Directions » In the records below, tally each line that contains the word "DATE" and give the total only.

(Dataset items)
- - -

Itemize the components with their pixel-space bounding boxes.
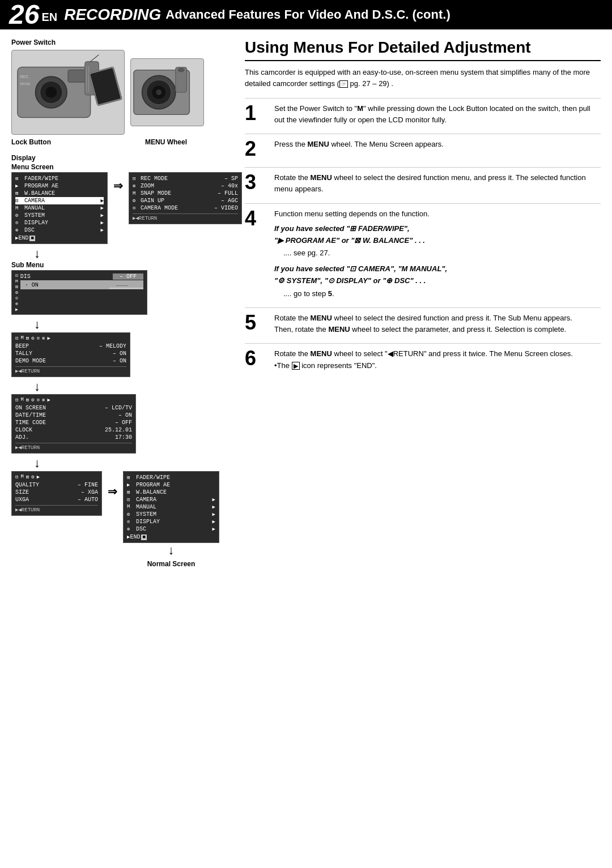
step-2-number: 2 (245, 139, 270, 159)
step-4: 4 Function menu setting depends on the f… (245, 203, 601, 300)
menu-item-dsc: ⊕DSC▶ (15, 226, 104, 234)
diagram-area: Menu Screen ⊞FADER/WIPE ▶PROGRAM AE ⊠W.B… (11, 163, 238, 568)
svg-line-10 (91, 55, 99, 62)
quality-row: QUALITY – FINE (15, 481, 98, 489)
svg-text:REC: REC (20, 75, 29, 79)
on-screen-row: ON SCREEN – LCD/TV (15, 404, 132, 412)
step-3-number: 3 (245, 172, 270, 193)
menu-screen-label: Menu Screen (11, 163, 108, 171)
menu-item-manual: MMANUAL▶ (15, 204, 104, 212)
menu-item-camera: ⊡CAMERA▶ (15, 197, 104, 204)
bottom-diagram-row: ⊡M ⊠⚙ ▶ QUALITY – FINE SIZE – XGA (11, 471, 238, 568)
step-2: 2 Press the MENU wheel. The Menu Screen … (245, 134, 601, 159)
camera-main-image: REC MODE (11, 50, 125, 135)
dsc-box-container: ⊡M ⊠⚙ ▶ QUALITY – FINE SIZE – XGA (11, 471, 102, 516)
return-row-3: ▶◀RETURN (15, 443, 132, 451)
settings-row-gainup: ⚙ GAIN UP – AGC (133, 197, 238, 204)
main-content: Power Switch (0, 29, 612, 577)
settings-row-snapmode: M SNAP MODE – FULL (133, 190, 238, 197)
sub-menu-inner: ⊡ M ⊠ ⚙ ⊙ ⊕ ▶ DIS (15, 273, 143, 312)
menu-item-progae: ▶PROGRAM AE (15, 182, 104, 190)
time-code-row: TIME CODE – OFF (15, 419, 132, 426)
menu-wheel-label: MENU Wheel (145, 138, 187, 146)
clock-row: CLOCK 25.12.01 (15, 426, 132, 434)
display-box-container: ⊡M ⊠⚙ ⊙⊕ ▶ ON SCREEN – LCD/TV DATE/TIME … (11, 394, 238, 454)
adj-row: ADJ. 17:30 (15, 434, 132, 441)
menu-screen-container: Menu Screen ⊞FADER/WIPE ▶PROGRAM AE ⊠W.B… (11, 163, 108, 244)
settings-row-zoom: ⊕ ZOOM – 40x (133, 182, 238, 190)
display-settings-box: ⊡M ⊠⚙ ⊙⊕ ▶ ON SCREEN – LCD/TV DATE/TIME … (11, 394, 136, 454)
power-switch-label: Power Switch (11, 39, 231, 46)
recording-label: RECORDING (64, 6, 161, 24)
uxga-row: UXGA – AUTO (15, 496, 98, 503)
step-6: 6 Rotate the MENU wheel to select "◀RETU… (245, 343, 601, 371)
normal-item-fader: ⊞FADER/WIPE (127, 474, 215, 481)
settings-row-cammode: ⊙ CAMERA MODE – VIDEO (133, 204, 238, 212)
step-1-number: 1 (245, 103, 270, 123)
sub-dis-on-row: · ON ‥‥‥ (20, 280, 143, 289)
normal-item-display: ⊙DISPLAY▶ (127, 518, 215, 525)
settings-row-recmode: ⊡ REC MODE – SP (133, 175, 238, 182)
menu-item-display: ⊙DISPLAY▶ (15, 219, 104, 226)
normal-item-system: ⚙SYSTEM▶ (127, 511, 215, 518)
beep-box-container: ⊡M ⊠⚙ ⊙⊕ ▶ BEEP – MELODY TALLY – ON DE (11, 332, 238, 377)
normal-item-camera: ⊡CAMERA▶ (127, 496, 215, 503)
normal-item-manual: MMANUAL▶ (127, 503, 215, 511)
header-subtitle: Advanced Features For Video And D.S.C. (… (165, 7, 450, 22)
step-1-content: Set the Power Switch to "M" while pressi… (274, 103, 601, 126)
normal-screen-container: ⊞FADER/WIPE ▶PROGRAM AE ⊠W.BALANCE ⊡CAME… (123, 471, 219, 568)
normal-screen-box: ⊞FADER/WIPE ▶PROGRAM AE ⊠W.BALANCE ⊡CAME… (123, 471, 219, 543)
step-6-number: 6 (245, 348, 270, 369)
camera-labels-row: Lock Button MENU Wheel (11, 138, 187, 146)
normal-item-progae: ▶PROGRAM AE (127, 481, 215, 489)
svg-point-19 (178, 68, 185, 72)
en-label: EN (41, 11, 57, 24)
menu-item-end: ▶END■ (15, 235, 104, 241)
step-4-content: Function menu setting depends on the fun… (274, 208, 601, 300)
svg-rect-9 (90, 68, 121, 104)
right-column: Using Menus For Detailed Adjustment This… (238, 29, 612, 577)
step-4-italic-a: If you have selected "⊞ FADER/WIPE", "▶ … (274, 223, 601, 247)
menu-item-system: ⚙SYSTEM▶ (15, 212, 104, 219)
normal-item-wb: ⊠W.BALANCE (127, 489, 215, 496)
sub-dis-row: DIS – OFF (20, 273, 143, 280)
normal-screen-label: Normal Screen (123, 560, 219, 568)
step-4-number: 4 (245, 208, 270, 229)
step-3-content: Rotate the MENU wheel to select the desi… (274, 172, 601, 195)
page-number: 26 (9, 1, 39, 28)
beep-icon-row: ⊡M ⊠⚙ ⊙⊕ ▶ (15, 335, 126, 341)
step-4-sub-a: .... see pg. 27. (283, 247, 601, 259)
sub-menu-content: DIS – OFF · ON ‥‥‥ (20, 273, 143, 312)
display-icon-row: ⊡M ⊠⚙ ⊙⊕ ▶ (15, 397, 132, 403)
step-3: 3 Rotate the MENU wheel to select the de… (245, 167, 601, 195)
normal-item-end: ▶END■ (127, 534, 215, 540)
return-row-1: ▶◀RETURN (133, 213, 238, 221)
menu-item-wbalance: ⊠W.BALANCE (15, 190, 104, 197)
svg-point-3 (45, 87, 57, 98)
vert-arrow-2: ↓ (11, 317, 238, 332)
step-6-content: Rotate the MENU wheel to select "◀RETURN… (274, 348, 601, 371)
rec-mode-settings-box: ⊡ REC MODE – SP ⊕ ZOOM – 40x M SNAP MODE (129, 172, 242, 224)
camera-secondary-image (130, 58, 204, 126)
beep-row: BEEP – MELODY (15, 343, 126, 350)
step-5-number: 5 (245, 313, 270, 333)
beep-settings-box: ⊡M ⊠⚙ ⊙⊕ ▶ BEEP – MELODY TALLY – ON DE (11, 332, 130, 377)
return-row-2: ▶◀RETURN (15, 366, 126, 374)
sub-menu-label: Sub Menu (11, 261, 147, 269)
step-4-italic-b: If you have selected "⊡ CAMERA", "M MANU… (274, 263, 601, 287)
sub-menu-box: ⊡ M ⊠ ⚙ ⊙ ⊕ ▶ DIS (11, 270, 147, 315)
step-2-content: Press the MENU wheel. The Menu Screen ap… (274, 139, 601, 150)
svg-point-17 (156, 89, 162, 95)
camera-images-row: REC MODE (11, 50, 231, 135)
svg-text:MODE: MODE (20, 82, 31, 85)
menu-item-fader: ⊞FADER/WIPE (15, 175, 104, 182)
vert-arrow-3: ↓ (11, 379, 238, 394)
section-title: Using Menus For Detailed Adjustment (245, 39, 601, 61)
vert-arrow-4: ↓ (11, 456, 238, 471)
step-5-content: Rotate the MENU wheel to select the desi… (274, 313, 601, 335)
arrow-right-2: ⇒ (108, 471, 117, 498)
rec-mode-sub-box: ⊡ REC MODE – SP ⊕ ZOOM – 40x M SNAP MODE (129, 163, 242, 224)
header-bar: 26 EN RECORDING Advanced Features For Vi… (0, 0, 612, 29)
sub-menu-container: Sub Menu ⊡ M ⊠ ⚙ ⊙ ⊕ (11, 261, 147, 315)
size-row: SIZE – XGA (15, 489, 98, 496)
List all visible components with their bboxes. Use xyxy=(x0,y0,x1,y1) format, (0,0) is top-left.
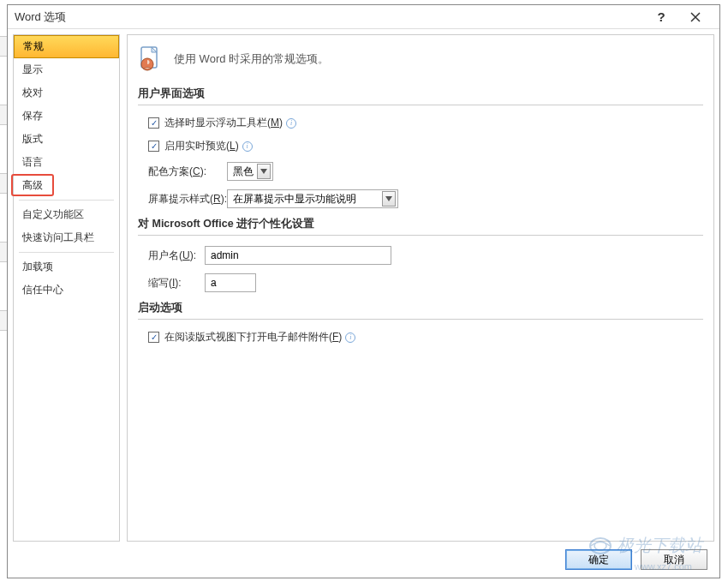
sidebar-item-proofing[interactable]: 校对 xyxy=(14,81,119,105)
help-button[interactable]: ? xyxy=(644,5,678,29)
sidebar-item-general[interactable]: 常规 xyxy=(14,35,119,58)
cancel-button[interactable]: 取消 xyxy=(641,549,707,570)
section-title-personalize: 对 Microsoft Office 进行个性化设置 xyxy=(138,217,703,236)
dropdown-button[interactable] xyxy=(257,164,271,179)
color-scheme-select[interactable]: 黑色 xyxy=(227,162,273,181)
general-options-icon xyxy=(138,45,165,73)
username-label: 用户名(U): xyxy=(148,249,205,263)
sidebar-item-trust-center[interactable]: 信任中心 xyxy=(14,279,119,302)
dialog-footer: 确定 取消 xyxy=(8,542,719,578)
content-header: 使用 Word 时采用的常规选项。 xyxy=(138,45,703,73)
info-icon[interactable] xyxy=(242,141,253,152)
reading-view-label: 在阅读版式视图下打开电子邮件附件(F) xyxy=(164,330,342,344)
color-scheme-label: 配色方案(C): xyxy=(148,165,227,179)
titlebar: Word 选项 ? xyxy=(8,5,719,29)
word-options-dialog: Word 选项 ? 常规 显示 校对 保存 版式 语言 高级 自定义功能区 快速… xyxy=(7,4,720,578)
info-icon[interactable] xyxy=(286,118,296,129)
sidebar-separator xyxy=(19,252,114,253)
content-header-text: 使用 Word 时采用的常规选项。 xyxy=(174,51,329,67)
live-preview-label: 启用实时预览(L) xyxy=(164,139,239,153)
sidebar-item-layout[interactable]: 版式 xyxy=(14,128,119,151)
info-icon[interactable] xyxy=(345,332,355,343)
mini-toolbar-label: 选择时显示浮动工具栏(M) xyxy=(164,116,283,130)
sidebar-item-save[interactable]: 保存 xyxy=(14,105,119,128)
mini-toolbar-checkbox[interactable] xyxy=(148,117,159,129)
sidebar-separator xyxy=(19,200,114,201)
dropdown-button[interactable] xyxy=(382,191,396,207)
section-title-startup: 启动选项 xyxy=(138,301,703,320)
sidebar-item-customize-ribbon[interactable]: 自定义功能区 xyxy=(14,203,119,226)
screentip-select[interactable]: 在屏幕提示中显示功能说明 xyxy=(227,189,398,208)
sidebar-item-addins[interactable]: 加载项 xyxy=(14,255,119,279)
color-scheme-value: 黑色 xyxy=(233,165,254,179)
initials-label: 缩写(I): xyxy=(148,276,205,291)
username-input[interactable] xyxy=(205,246,391,265)
sidebar: 常规 显示 校对 保存 版式 语言 高级 自定义功能区 快速访问工具栏 加载项 … xyxy=(13,34,120,542)
reading-view-checkbox[interactable] xyxy=(148,332,159,343)
sidebar-item-advanced[interactable]: 高级 xyxy=(14,174,119,197)
sidebar-item-language[interactable]: 语言 xyxy=(14,151,119,174)
close-button[interactable] xyxy=(678,5,713,29)
content-pane: 使用 Word 时采用的常规选项。 用户界面选项 选择时显示浮动工具栏(M) 启… xyxy=(127,34,714,542)
ok-button[interactable]: 确定 xyxy=(565,549,632,570)
sidebar-item-display[interactable]: 显示 xyxy=(14,58,119,81)
section-title-ui: 用户界面选项 xyxy=(138,87,703,105)
screentip-value: 在屏幕提示中显示功能说明 xyxy=(233,192,379,207)
live-preview-checkbox[interactable] xyxy=(148,141,159,152)
screentip-label: 屏幕提示样式(R): xyxy=(148,192,227,207)
sidebar-item-quick-access[interactable]: 快速访问工具栏 xyxy=(14,226,119,249)
initials-input[interactable] xyxy=(205,273,256,292)
dialog-title: Word 选项 xyxy=(15,9,644,25)
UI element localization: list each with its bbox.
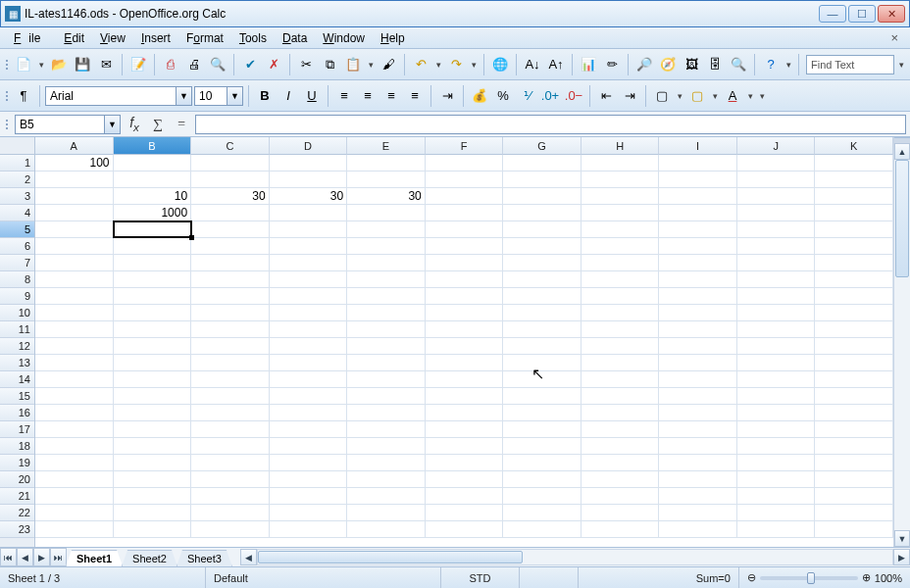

- - -

Response for this exercise » 2